We have $$|V_{n+1}-V^\prime_{n+1}|=\prod_{m=1}^n|W_m||V_1-V^\prime_1| \tag{1}\label{1}$$ where $P(|W|=1)\ne 1$ (with $W\in[-1,1]$) and $W_n$s are iid and independent of $V$s and $V^\prime$s.
Show that \eqref{1} converges to $0$, using Borel-Cantelli lemma.
I have the proof in the paper I am reading, but I do not understand it. The proof states:
\eqref{1} converges to $0$ almost surely, because $W_n$s are iid and $P(W=1)<1$.
Attempt
$$E_{n+1}(\epsilon)=\{\omega\in\Omega: |V_{n+1}-V^\prime_{n+1}| > \epsilon\}$$ Than I would have to show that $$\sum_{n=1}^\infty P(E_n(\epsilon)) < \infty$$
But I do not know how to proceed.
Edit
This is the proof of Lemma 3.3 in the paper at the link. It seems simple, but I just don't get it... Please help me understand this proof; I am a self learner, mostly relying on stackExchange when I get stuck (like now...)

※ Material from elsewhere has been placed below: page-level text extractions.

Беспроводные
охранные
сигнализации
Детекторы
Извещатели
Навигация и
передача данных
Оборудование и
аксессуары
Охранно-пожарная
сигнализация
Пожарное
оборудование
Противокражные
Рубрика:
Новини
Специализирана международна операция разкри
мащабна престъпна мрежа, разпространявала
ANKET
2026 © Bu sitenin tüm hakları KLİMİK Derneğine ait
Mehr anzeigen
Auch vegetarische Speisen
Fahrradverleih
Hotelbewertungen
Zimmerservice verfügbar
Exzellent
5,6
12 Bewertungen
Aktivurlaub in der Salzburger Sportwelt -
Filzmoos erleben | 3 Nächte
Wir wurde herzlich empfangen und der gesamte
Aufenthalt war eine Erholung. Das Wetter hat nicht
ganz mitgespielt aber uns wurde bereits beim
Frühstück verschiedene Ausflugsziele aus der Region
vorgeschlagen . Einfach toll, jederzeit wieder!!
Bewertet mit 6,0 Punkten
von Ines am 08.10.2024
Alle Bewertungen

I really need an answer to this, it's really bothering me... If there is something wrong with my question, please tell me.

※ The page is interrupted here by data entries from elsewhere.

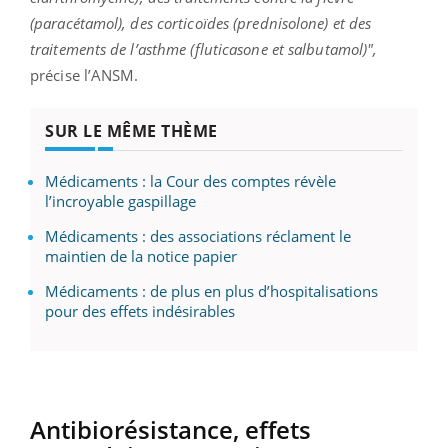
(paracétamol), des corticoïdes (prednisolone) et des
traitements de l’asthme (fluticasone et salbutamol)",
précise l’ANSM.
SUR LE MÊME THÈME
Médicaments : la Cour des comptes révèle
l’incroyable gaspillage
Médicaments : des associations réclament le
maintien de la notice papier
Médicaments : de plus en plus d’hospitalisations
pour des effets indésirables
Antibiorésistance, effets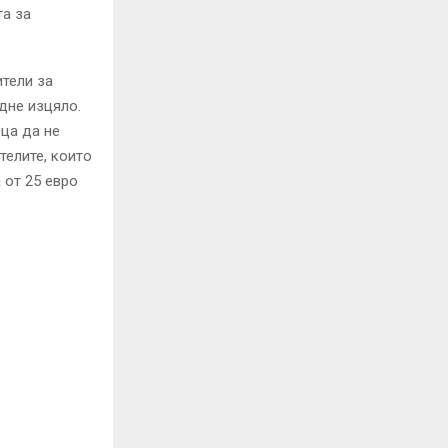
та за
тели за
дне изцяло.
ца да не
телите, които
 от 25 евро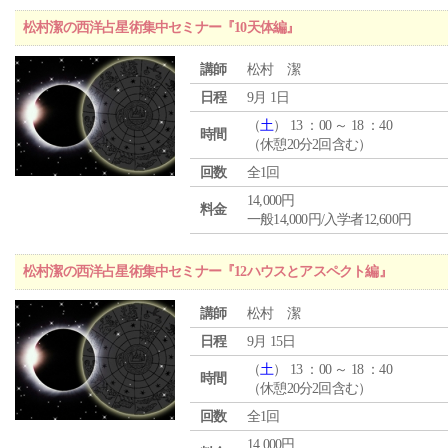
松村潔の西洋占星術集中セミナー『10天体編』
講師
松村 潔
日程
9月 1日
（
土
） 13 ：00 ～ 18 ：40
時間
（休憩20分2回含む）
回数
全1回
14,000円
料金
一般14,000円/入学者12,600円
松村潔の西洋占星術集中セミナー『12ハウスとアスペクト編』
講師
松村 潔
日程
9月 15日
（
土
） 13 ：00 ～ 18 ：40
時間
（休憩20分2回含む）
回数
全1回
14,000円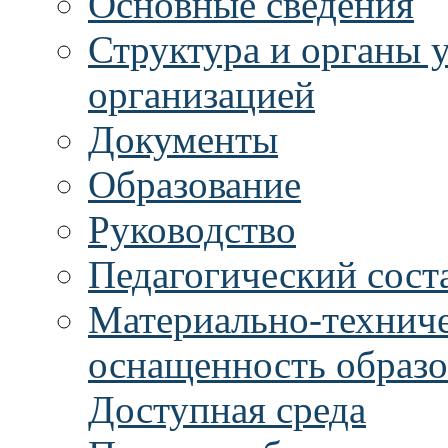
Основные сведения
Структура и органы 
организацией
Документы
Образование
Руководство
Педагогический сост
Материально-техниче
оснащенность образо
Доступная среда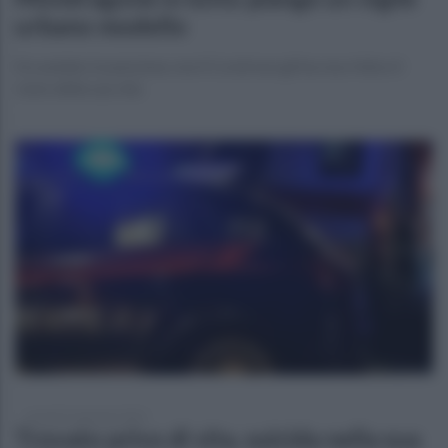
urbano modello
Era andato in pensione, ma il Covid non gli ha reso felice il
resto della sua vita
venerdì 15 gennaio 2021
Trovato privo di vita, suicida nella sua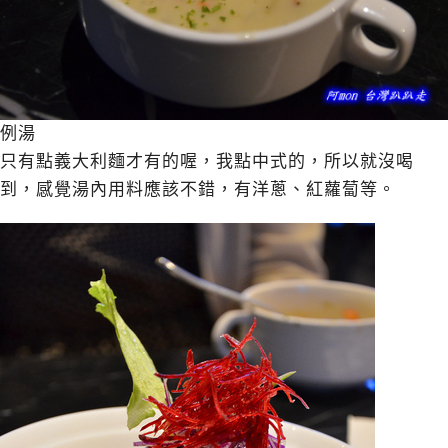
例湯
只有點義大利麵才有的喔，我點中式的，所以就沒喝
到，感覺湯內用料應該不錯，有洋蔥、紅蘿蔔等。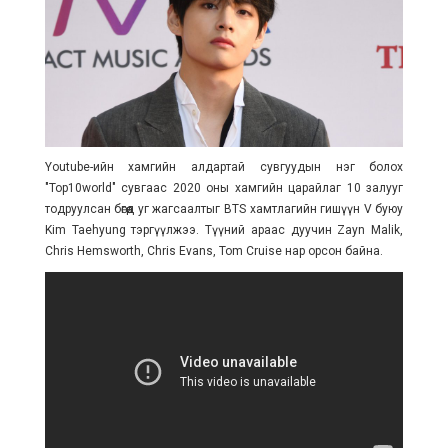
Youtube-ийн хамгийн алдартай сувгуудын нэг болох
"Top10world" сувгаас 2020 оны хамгийн царайлаг 10 залууг
тодруулсан бөгөөд уг жагсаалтыг
BTS хамтлагийн гишүүн V буюу
Kim Taehyung тэргүүлжээ. Түүний араас дуучин Zayn Malik,
Chris Hemsworth, Chris Evans, Tom Cruise нар орсон байна.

Here is a proof using the law of large numbers. The random variables $\{\log|W_m|\}$ are iid and non-positive. By the strong law of large numbers, we have $$ \frac1n\sum_{m=1}^n\log|W_m|\to E(\log|W|) $$ almost surely. But by assumption, $E|W|<1$, so by Jensen's inequality $$ E(\log|W|)\le \log E|W|<0. $$ Recall that for any sequence $\{a_n\}$ of non-positive reals, $$\lim_n\frac1n\sum_{m=1}^na_m<0 \quad\Longrightarrow\quad \sum _{m=1}^na_m\to-\infty.$$ Applying this result pointwise with $a_m:=\log|W_m(\omega)|$, it follows that with probability one, $\sum_{m=1}^n\log|W_m|\to -\infty$. By exponentiating, this last event is the same as the event $\prod_{m=1}^n|W_m|\to0$.